Fast releases and automated updates only make it worse, as two minutes after a prefixed property is thought up, a seriously large number of users will have support for it, developers will play with it and then the css code gets stuck on the internet.

By now most developers are in the mindset that it's okay to let a page differ in some browsers as long as the difference is only minor/aesthetic and not a functional handicap. And matching this vendors are perfectly happy with letting developers use prefixed properties as if they were stable.

Since these vendors make up the whatwg and w3c, they need to get their shit together and standardize faster and in the meantime developers need incentives to only use prefixed properties on test sites, which could be as simple as a console message that it should be removed (like how they did with the event.layerx deprecation) or having the user enable test mode in their browser configuration.

3 comments

> By now most developers are in the mindset that it's okay to let a page differ in some browsers as long as the difference is only minor/aesthetic and not a functional handicap.

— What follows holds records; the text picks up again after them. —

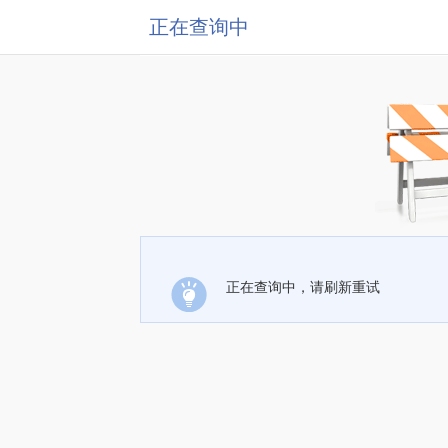
正在查询中
正在查询中，请刷新重试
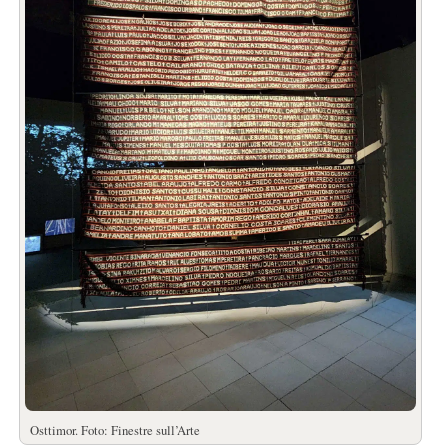
Osttimor. Foto: Finestre sull’Arte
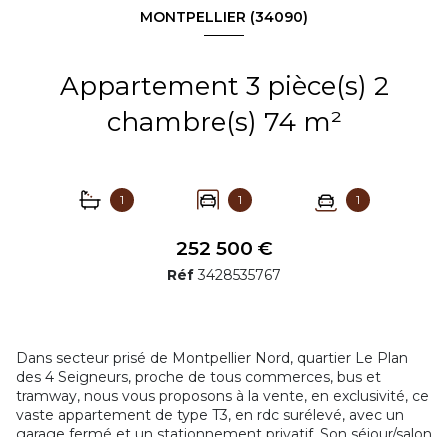
MONTPELLIER (34090)
Appartement 3 pièce(s) 2
chambre(s) 74 m²
1
1
1
252 500 €
Réf
3428535767
Dans secteur prisé de Montpellier Nord, quartier Le Plan
des 4 Seigneurs, proche de tous commerces, bus et
tramway, nous vous proposons à la vente, en exclusivité, ce
vaste appartement de type T3, en rdc surélevé, avec un
garage fermé et un stationnement privatif. Son séjour/salon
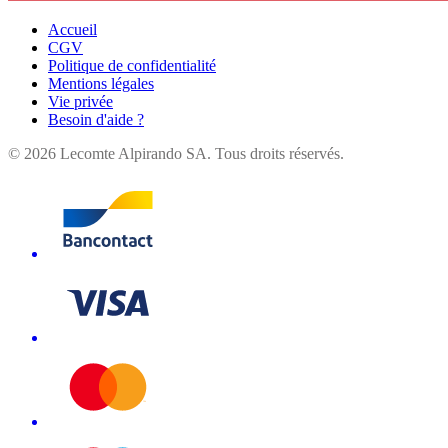
Accueil
CGV
Politique de confidentialité
Mentions légales
Vie privée
Besoin d'aide ?
©
2026
Lecomte Alpirando SA. Tous droits réservés.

Well, if they're writing standards compliant code it's fine if the page is different in different browsers, but I take your point that developers are happy to write non-standards compliant code to provide extra functionality for a few users.

> in the meantime developers need incentives to only use prefixed properties on test sites,

Maybe search engines need to provide boosts for standards-compliance and drops for standards-ignorance.

I agree.

There're some prefixed properties which work on all major browser since forever (on a web scale)... but there're still a draft. Reading the minutes of the CSS group is enlightening : everything is really really slow.

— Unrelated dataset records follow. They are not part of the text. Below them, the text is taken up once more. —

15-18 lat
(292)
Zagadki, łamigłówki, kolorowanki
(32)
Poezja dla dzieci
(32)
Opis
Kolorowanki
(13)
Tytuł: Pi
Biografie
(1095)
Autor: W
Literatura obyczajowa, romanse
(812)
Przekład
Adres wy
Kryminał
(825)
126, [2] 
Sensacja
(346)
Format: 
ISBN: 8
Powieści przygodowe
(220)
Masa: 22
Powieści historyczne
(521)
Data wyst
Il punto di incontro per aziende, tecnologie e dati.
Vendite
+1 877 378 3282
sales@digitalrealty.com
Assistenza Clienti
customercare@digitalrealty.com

Moreover, lots of non-defined prefixed properties don't break pages at all. Rounded corners per exemple are nice, but not displaying them is not a deal breaker. Same thing for transitions : site using them often provide a javascript fallback for non webkit browser.

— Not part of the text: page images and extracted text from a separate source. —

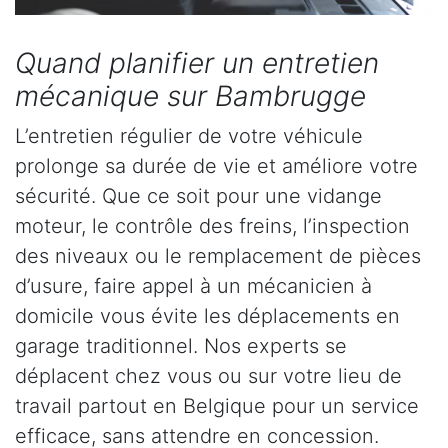
Quand planifier un entretien
mécanique sur Bambrugge
L’entretien régulier de votre véhicule
prolonge sa durée de vie et améliore votre
sécurité. Que ce soit pour une vidange
moteur, le contrôle des freins, l’inspection
des niveaux ou le remplacement de pièces
d’usure, faire appel à un mécanicien à
domicile vous évite les déplacements en
garage traditionnel. Nos experts se
déplacent chez vous ou sur votre lieu de
travail partout en Belgique pour un service
efficace, sans attendre en concession.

If Opera wants to support webkit properties, they have to spoof their UA : lots of mobile website are designed for iPhone and Androïd (yes, that's not ideal, but it's a fact). It's the 00's mess again...

So you want to hold the development of the web back, by giving developers incentives (really making them look like fools) to slow the progress of the web.

The only thing the prefix system threatens is a few unimportant browsers that arguably shouldn't even be around anymore and the pride of the w3c.

And you want to save them, by throwing the future of the web under a bus?

No, don't get me wrong. I don't want to hold the development back. Websites, design wants to evolve fast, faster than anything ever before. I think vendors get this on some level, that's why they let us use these properties, but they need to do a better job as a collective: the working groups that draft the standards. If they standardize faster, there won't be any change in your ability to use brand new technology at the current rate.

For example: webkit devs think of a new property. They build it, they like it, they make it publicly available. Chrome guys enable using this in the dev and beta channel. In a couple weeks they have feedback on performance and stuff. Whatwg convenes, they finalize the details, webkit guys make a few adjustments (and it's fine because there's only 2 webpages on the entire internet that's been using it for a month tops) and then soon it hits the stable channel. This is what we need. Fast updating browsers could rape the benefits of such a system very nicely, fast updating is what we need to let the web evolve fast enough anyway. Slow updating browsers can go die in a fire, they are just as slow with supporting everything else.

Also, not to nitpick, but opera on the mobile front isn't unimportant. It's the only alternative to webkit, it's nearly ubiquitous and not a bad experience on mobile.